Here are other tips:
■ Make little occasions special. A Seattle psychologist dresses up with her husband and children for a “family date night,” and plants a garden with her daughters.
■ Follow your favorite writers. Many authors are using social media to engage with their fans, offering readings, art classes, and other activities.
■ Start bringing movement into tiny moments. It doesn’t take fancy equipment — or any equipment — to exercise at home.
■ Have a virtual happy hour with your friends. Try to ask a question that’s not about the virus, like: What is the most hilarious thing you’ve seen that distracted you from the current situation?

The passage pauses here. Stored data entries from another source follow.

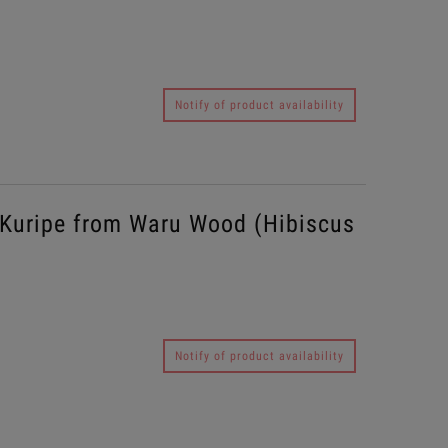
Notify of product availability
Kuripe from Waru Wood (Hibiscus
Notify of product availability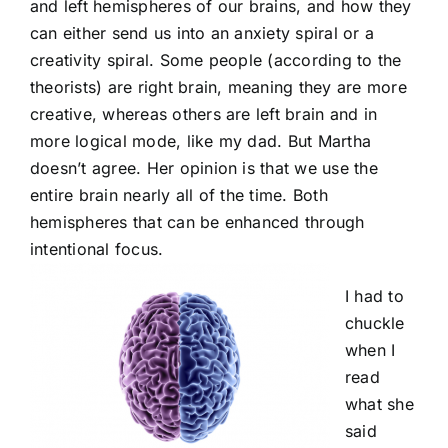
and left hemispheres of our brains, and how they
can either send us into an anxiety spiral or a
creativity spiral. Some people (according to the
theorists) are right brain, meaning they are more
creative, whereas others are left brain and in
more logical mode, like my dad. But Martha
doesn’t agree. Her opinion is that we use the
entire brain nearly all of the time. Both
hemispheres that can be enhanced through
intentional focus.
I had to
chuckle
when I
read
what she
said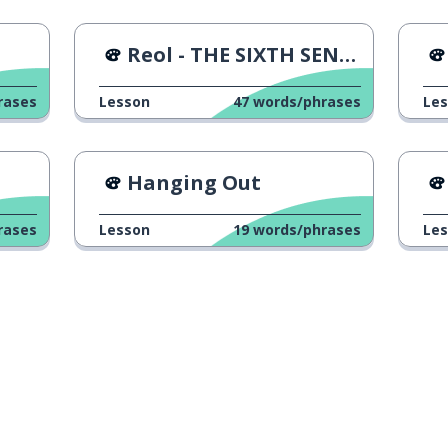
出会う
Reol - THE SIXTH SENSE Music Video
再び
rases
Lesson
47
words/phrases
Le
ありがとう
Hanging Out
見る
rases
Lesson
19
words/phrases
Le
愛してる
Download on the
App Store
Get it o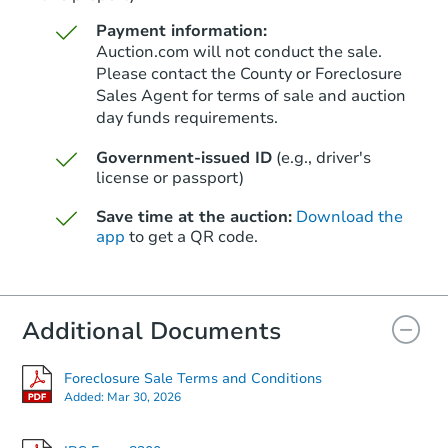
Payment information:
Auction.com will not conduct the sale.
Please contact the County or Foreclosure
Sales Agent for terms of sale and auction
day funds requirements.
Government-issued ID
(e.g., driver's
license or passport)
Save time at the auction:
Download the
app
to get a QR code.
Additional Documents
Foreclosure Sale Terms and Conditions
Added:
Mar 30, 2026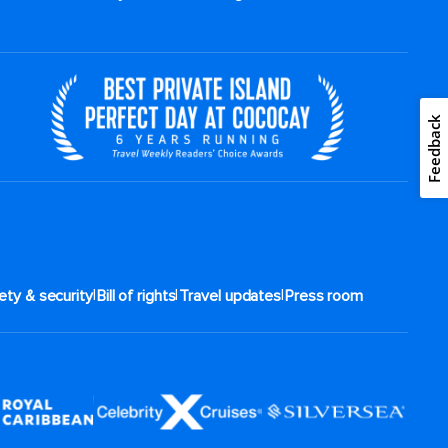
Feedback
|
|
|
ety & security
Bill of rights
Travel updates
Press room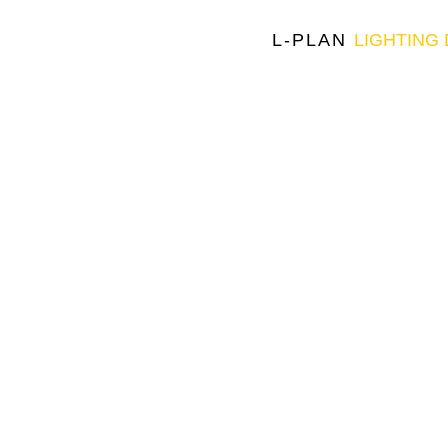
L-PLAN
LIGHTING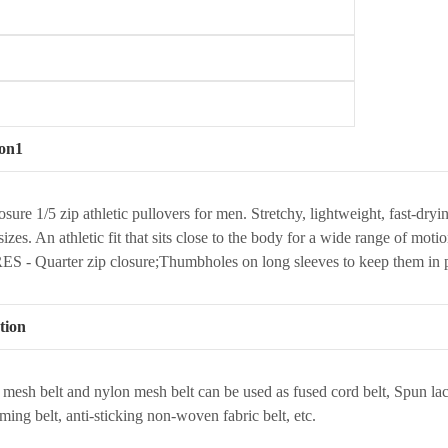
ion1
osure 1/5 zip athletic pullovers for men. Stretchy, lightweight, fast-
sizes. An athletic fit that sits close to the body for a wide range of mo
 - Quarter zip closure;Thumbholes on long sleeves to keep them in 
tion
 mesh belt and nylon mesh belt can be used as fused cord belt, Spun la
rming belt, anti-sticking non-woven fabric belt, etc.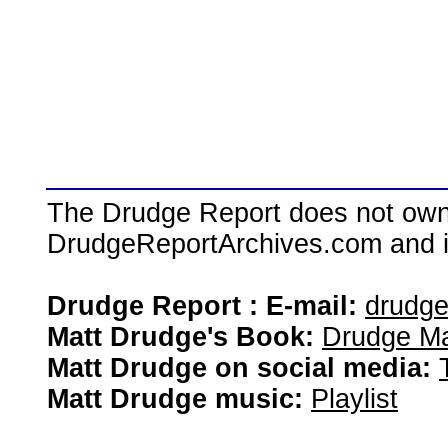
The Drudge Report does not own,
DrudgeReportArchives.com and is 
Drudge Report : E-mail:
drudg
Matt Drudge's Book:
Drudge Ma
Matt Drudge on social media:
Matt Drudge music:
Playlist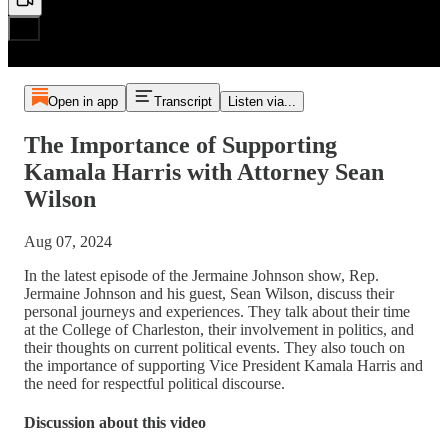
Open in app
Transcript
Listen via...
The Importance of Supporting
Kamala Harris with Attorney Sean
Wilson
Aug 07, 2024
In the latest episode of the Jermaine Johnson show, Rep.
Jermaine Johnson and his guest, Sean Wilson, discuss their
personal journeys and experiences. They talk about their time
at the College of Charleston, their involvement in politics, and
their thoughts on current political events. They also touch on
the importance of supporting Vice President Kamala Harris and
the need for respectful political discourse.
Discussion about this video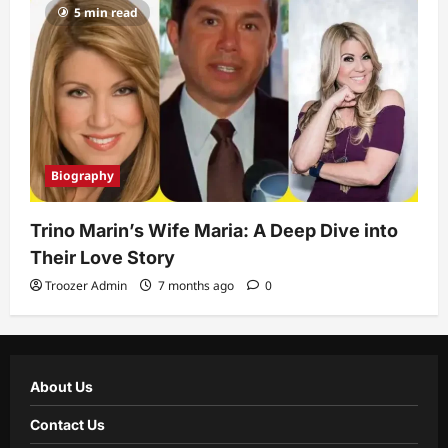
5 min read
Biography
Trino Marin’s Wife Maria: A Deep Dive into
Their Love Story
Troozer Admin
7 months ago
0
About Us
Contact Us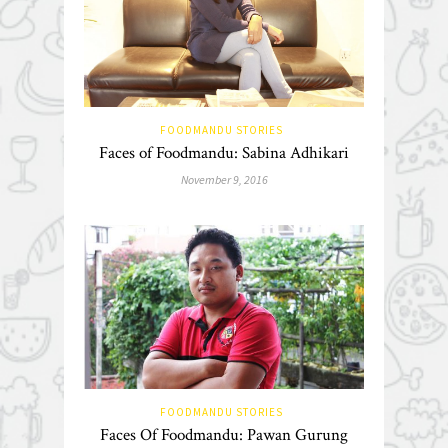
FOODMANDU STORIES
Faces of Foodmandu: Sabina Adhikari
November 9, 2016
FOODMANDU STORIES
Faces Of Foodmandu: Pawan Gurung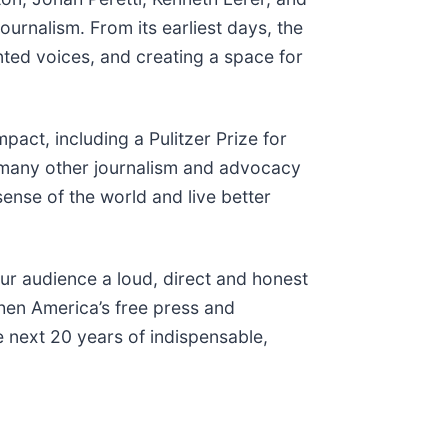
ournalism. From its earliest days, the
nted voices, and creating a space for
act, including a Pulitzer Prize for
many other journalism and advocacy
sense of the world and live better
ur audience a loud, direct and honest
when America’s free press and
e next 20 years of indispensable,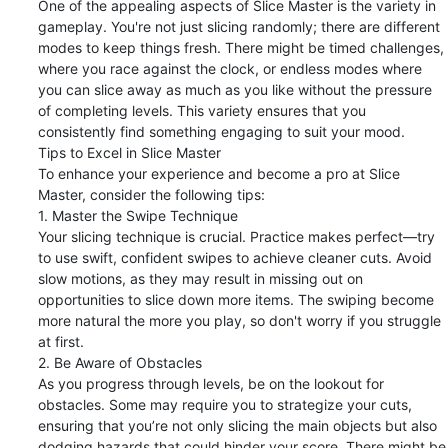
One of the appealing aspects of Slice Master is the variety in 
gameplay. You're not just slicing randomly; there are different 
modes to keep things fresh. There might be timed challenges, 
where you race against the clock, or endless modes where 
you can slice away as much as you like without the pressure 
of completing levels. This variety ensures that you 
consistently find something engaging to suit your mood.

Tips to Excel in Slice Master

To enhance your experience and become a pro at Slice 
Master, consider the following tips:

1. Master the Swipe Technique

Your slicing technique is crucial. Practice makes perfect—try 
to use swift, confident swipes to achieve cleaner cuts. Avoid 
slow motions, as they may result in missing out on 
opportunities to slice down more items. The swiping become 
more natural the more you play, so don't worry if you struggle 
at first.

2. Be Aware of Obstacles

As you progress through levels, be on the lookout for 
obstacles. Some may require you to strategize your cuts, 
ensuring that you’re not only slicing the main objects but also 
dodging hazards that could hinder your score. There might be 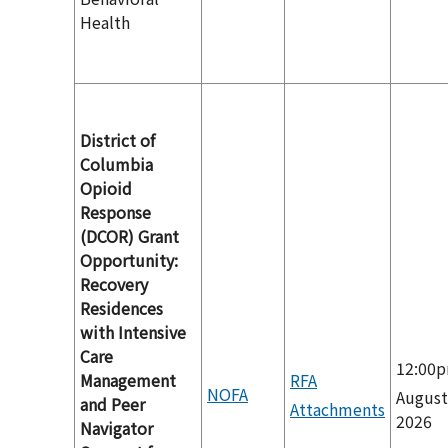
Health
District of
Columbia
Opioid
Response
(DCOR) Grant
Opportunity:
Recovery
Residences
with Intensive
Care
12:00
Management
RFA
NOFA
August
and Peer
Attachments
2026
Navigator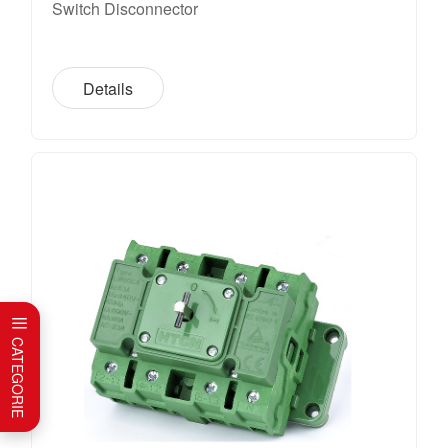
Switch Disconnector
Details
CATEGORIE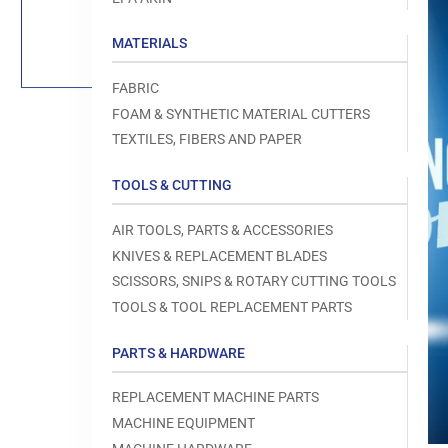
Load
image
1
MATERIALS
in
gallery
view
FABRIC
FOAM & SYNTHETIC MATERIAL CUTTERS
TEXTILES, FIBERS AND PAPER
TOOLS & CUTTING
Open
media
1
AIR TOOLS, PARTS & ACCESSORIES
in
modal
KNIVES & REPLACEMENT BLADES
SCISSORS, SNIPS & ROTARY CUTTING TOOLS
TOOLS & TOOL REPLACEMENT PARTS
PARTS & HARDWARE
REPLACEMENT MACHINE PARTS
MACHINE EQUIPMENT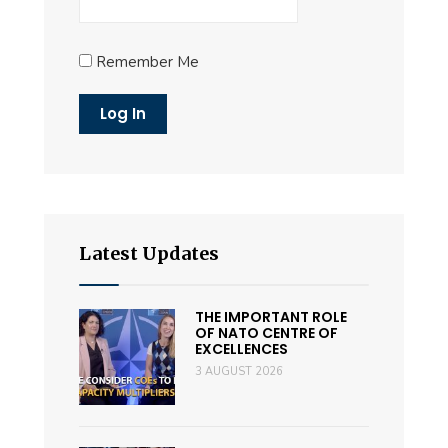
Remember Me
Latest Updates
THE IMPORTANT ROLE
OF NATO CENTRE OF
EXCELLENCES
3 AUGUST 2026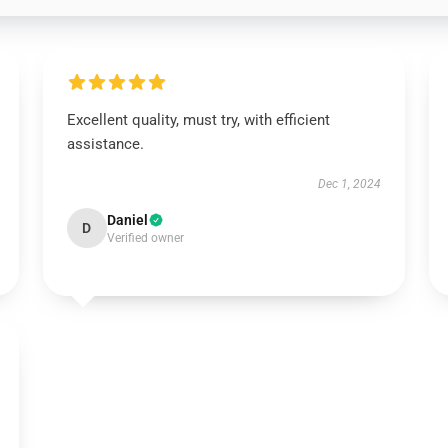
Excellent quality, must try, with efficient
assistance.
Dec 1, 2024
Daniel
D
Verified owner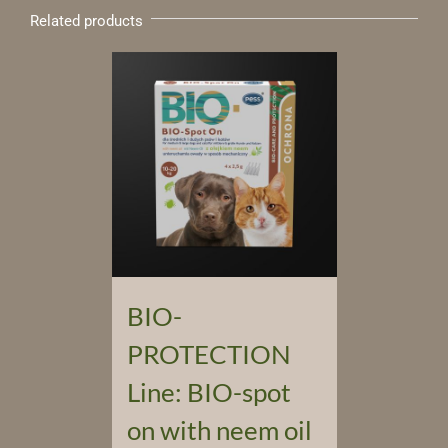
Related products
BIO-
PROTECTION
Line: BIO-spot
on with neem oil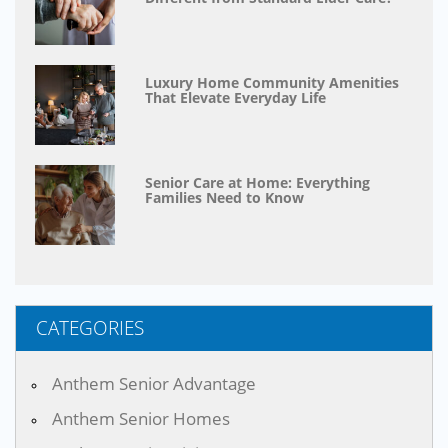
Luxury Home Community Amenities
That Elevate Everyday Life
Senior Care at Home: Everything
Families Need to Know
CATEGORIES
Anthem Senior Advantage
Anthem Senior Homes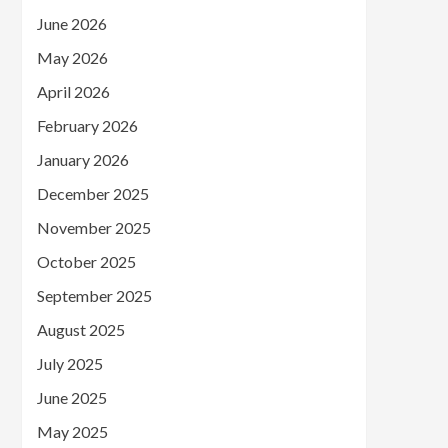
June 2026
May 2026
April 2026
February 2026
January 2026
December 2025
November 2025
October 2025
September 2025
August 2025
July 2025
June 2025
May 2025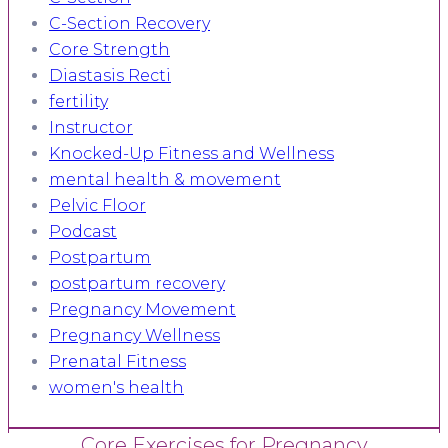
C-Section Recovery
Core Strength
Diastasis Recti
fertility
Instructor
Knocked-Up Fitness and Wellness
mental health & movement
Pelvic Floor
Podcast
Postpartum
postpartum recovery
Pregnancy Movement
Pregnancy Wellness
Prenatal Fitness
women's health
Core Exercises for Pregnancy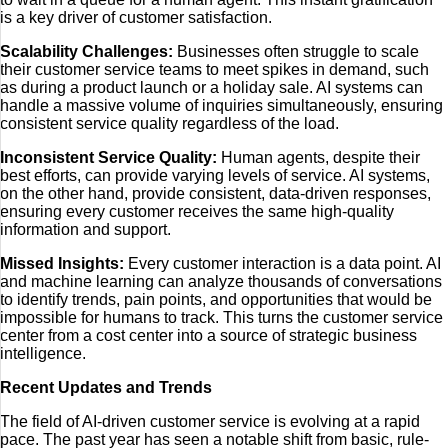
is a key driver of customer satisfaction.
Scalability Challenges:
Businesses often struggle to scale
their customer service teams to meet spikes in demand, such
as during a product launch or a holiday sale. AI systems can
handle a massive volume of inquiries simultaneously, ensuring
consistent service quality regardless of the load.
Inconsistent Service Quality:
Human agents, despite their
best efforts, can provide varying levels of service. AI systems,
on the other hand, provide consistent, data-driven responses,
ensuring every customer receives the same high-quality
information and support.
Missed Insights:
Every customer interaction is a data point. AI
and machine learning can analyze thousands of conversations
to identify trends, pain points, and opportunities that would be
impossible for humans to track. This turns the customer service
center from a cost center into a source of strategic business
intelligence.
Recent Updates and Trends
The field of AI-driven customer service is evolving at a rapid
pace. The past year has seen a notable shift from basic, rule-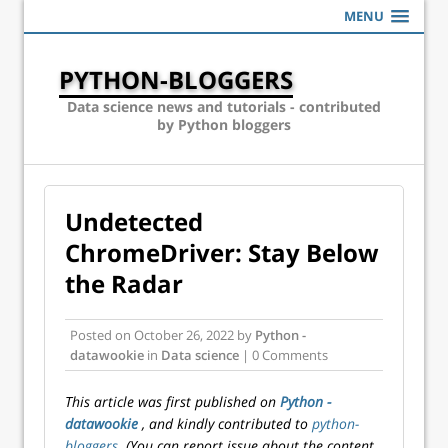
MENU
PYTHON-BLOGGERS
Data science news and tutorials - contributed
by Python bloggers
Undetected
ChromeDriver: Stay Below
the Radar
Posted on
October 26, 2022
by
Python -
datawookie
in
Data science
| 0 Comments
This article was first published on
Python -
datawookie
, and kindly contributed to
python-
bloggers
. (You can report issue about the content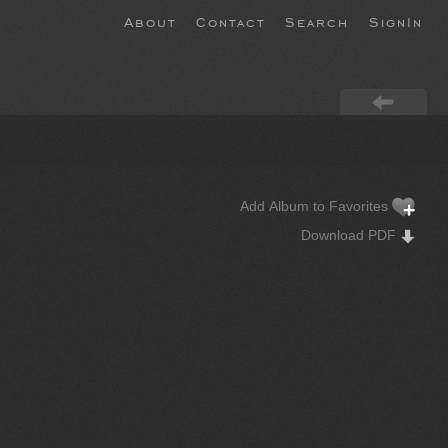
About
Contact
Search
SignIn
Add Album to Favorites
Download PDF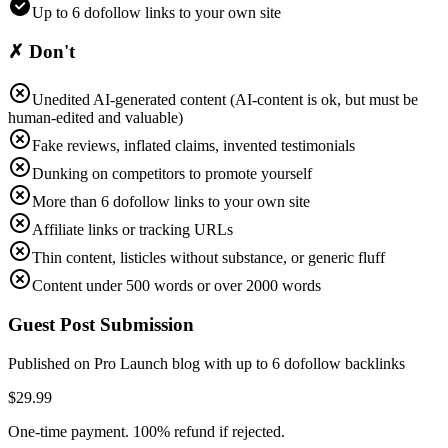
Up to 6 dofollow links to your own site
✗ Don't
Unedited AI-generated content (AI-content is ok, but must be
human-edited and valuable)
Fake reviews, inflated claims, invented testimonials
Dunking on competitors to promote yourself
More than 6 dofollow links to your own site
Affiliate links or tracking URLs
Thin content, listicles without substance, or generic fluff
Content under 500 words or over 2000 words
Guest Post Submission
Published on Pro Launch blog with up to
6
dofollow backlinks
$
29.99
One-time payment. 100% refund if rejected.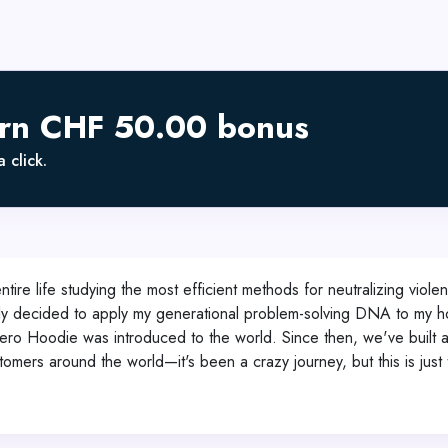
arn CHF 50.00 bonus
 click.
ntire life studying the most efficient methods for neutralizing viole
inally decided to apply my generational problem-solving DNA to my 
e Hero Hoodie was introduced to the world. Since then, we've built
omers around the world—it's been a crazy journey, but this is just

■ Listen to these podcasts, which will make you laugh, calm down or dance.
■ What’s the organizational expert Marie Kondo up to while working from home? Tidying, of course.
■ Our Travel desk is compiling its first reader-generated “36 Hours” column. Submit your ideas for spending a weekend wherever you are.
Religion and the pandemic
Minzayar Oo for The New York Times
Religion is a solace for billions of people grappling with the outbreak. “In times of hardship, fear or panic,” an Egyptian pilgrim said, “either you think, ‘How can God do this to us?’ or you run to Him for protection and for guidance, to make it all make sense.”
But communal gatherings, the keystone of so much religious practice, are now a clear threat to public health. Above, a Buddhist temple in Myanmar.